### [Work to complete]
Below are some records; return all of them exactly as they are.
*** Data to process Section Begins ***
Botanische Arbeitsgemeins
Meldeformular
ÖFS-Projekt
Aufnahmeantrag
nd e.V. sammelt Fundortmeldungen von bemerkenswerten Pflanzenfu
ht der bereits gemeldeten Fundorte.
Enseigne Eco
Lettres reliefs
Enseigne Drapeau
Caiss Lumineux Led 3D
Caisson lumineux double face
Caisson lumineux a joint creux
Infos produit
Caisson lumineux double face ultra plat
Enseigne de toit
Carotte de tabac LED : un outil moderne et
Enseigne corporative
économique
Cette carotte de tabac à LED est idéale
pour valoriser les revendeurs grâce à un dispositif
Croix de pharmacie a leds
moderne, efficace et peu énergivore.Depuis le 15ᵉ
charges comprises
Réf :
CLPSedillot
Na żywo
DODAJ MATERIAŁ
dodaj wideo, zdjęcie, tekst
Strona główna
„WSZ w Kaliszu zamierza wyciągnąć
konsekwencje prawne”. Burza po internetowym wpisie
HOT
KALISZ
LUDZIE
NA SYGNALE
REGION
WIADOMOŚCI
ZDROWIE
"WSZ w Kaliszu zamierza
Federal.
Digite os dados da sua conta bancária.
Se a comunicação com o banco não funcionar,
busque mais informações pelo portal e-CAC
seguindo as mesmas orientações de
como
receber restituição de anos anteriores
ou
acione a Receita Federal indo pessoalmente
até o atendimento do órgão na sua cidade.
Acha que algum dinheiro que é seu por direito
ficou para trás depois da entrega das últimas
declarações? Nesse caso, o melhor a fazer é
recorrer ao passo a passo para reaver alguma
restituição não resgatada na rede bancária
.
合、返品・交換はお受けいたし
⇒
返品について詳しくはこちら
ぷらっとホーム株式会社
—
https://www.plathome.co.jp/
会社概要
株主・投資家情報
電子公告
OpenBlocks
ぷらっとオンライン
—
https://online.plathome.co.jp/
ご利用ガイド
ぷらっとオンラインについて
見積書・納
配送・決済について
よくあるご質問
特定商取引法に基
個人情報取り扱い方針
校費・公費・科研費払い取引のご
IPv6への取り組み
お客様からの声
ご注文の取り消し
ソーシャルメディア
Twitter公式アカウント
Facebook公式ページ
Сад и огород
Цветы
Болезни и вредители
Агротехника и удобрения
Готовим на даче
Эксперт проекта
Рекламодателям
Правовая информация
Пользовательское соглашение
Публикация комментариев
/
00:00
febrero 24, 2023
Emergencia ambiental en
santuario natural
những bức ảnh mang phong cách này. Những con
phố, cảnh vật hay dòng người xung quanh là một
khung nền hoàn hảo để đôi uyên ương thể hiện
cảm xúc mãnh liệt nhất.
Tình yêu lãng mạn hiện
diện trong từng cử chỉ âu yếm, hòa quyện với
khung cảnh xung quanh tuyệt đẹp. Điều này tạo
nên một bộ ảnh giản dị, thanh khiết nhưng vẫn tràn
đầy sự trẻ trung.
*** Data to process Section Ends ***
### [Answer to the exercise]
Botanische Arbeitsgemeins
Meldeformular
ÖFS-Projekt
Aufnahmeantrag
nd e.V. sammelt Fundortmeldungen von bemerkenswerten Pflanzenfu
ht der bereits gemeldeten Fundorte.
Enseigne Eco
Lettres reliefs
Enseigne Drapeau
Caiss Lumineux Led 3D
Caisson lumineux double face
Caisson lumineux a joint creux
Infos produit
Caisson lumineux double face ultra plat
Enseigne de toit
Carotte de tabac LED : un outil moderne et
Enseigne corporative
économique
Cette carotte de tabac à LED est idéale
pour valoriser les revendeurs grâce à un dispositif
Croix de pharmacie a leds
moderne, efficace et peu énergivore.Depuis le 15ᵉ
charges comprises
Réf :
CLPSedillot
Na żywo
DODAJ MATERIAŁ
dodaj wideo, zdjęcie, tekst
Strona główna
„WSZ w Kaliszu zamierza wyciągnąć
konsekwencje prawne”. Burza po internetowym wpisie
HOT
KALISZ
LUDZIE
NA SYGNALE
REGION
WIADOMOŚCI
ZDROWIE
"WSZ w Kaliszu zamierza
Federal.
Digite os dados da sua conta bancária.
Se a comunicação com o banco não funcionar,
busque mais informações pelo portal e-CAC
seguindo as mesmas orientações de
como
receber restituição de anos anteriores
ou
acione a Receita Federal indo pessoalmente
até o atendimento do órgão na sua cidade.
Acha que algum dinheiro que é seu por direito
ficou para trás depois da entrega das últimas
declarações? Nesse caso, o melhor a fazer é
recorrer ao passo a passo para reaver alguma
restituição não resgatada na rede bancária
.
合、返品・交換はお受けいたし
⇒
返品について詳しくはこちら
ぷらっとホーム株式会社
—
https://www.plathome.co.jp/
会社概要
株主・投資家情報
電子公告
OpenBlocks
ぷらっとオンライン
—
https://online.plathome.co.jp/
ご利用ガイド
ぷらっとオンラインについて
見積書・納
配送・決済について
よくあるご質問
特定商取引法に基
個人情報取り扱い方針
校費・公費・科研費払い取引のご
IPv6への取り組み
お客様からの声
ご注文の取り消し
ソーシャルメディア
Twitter公式アカウント
Facebook公式ページ
Сад и огород
Цветы
Болезни и вредители
Агротехника и удобрения
Готовим на даче
Эксперт проекта
Рекламодателям
Правовая информация
Пользовательское соглашение
Публикация комментариев
/
00:00
febrero 24, 2023
Emergencia ambiental en
santuario natural
những bức ảnh mang phong cách này. Những con
phố, cảnh vật hay dòng người xung quanh là một
khung nền hoàn hảo để đôi uyên ương thể hiện
cảm xúc mãnh liệt nhất.
Tình yêu lãng mạn hiện
diện trong từng cử chỉ âu yếm, hòa quyện với
khung cảnh xung quanh tuyệt đẹp. Điều này tạo
nên một bộ ảnh giản dị, thanh khiết nhưng vẫn tràn
đầy sự trẻ trung.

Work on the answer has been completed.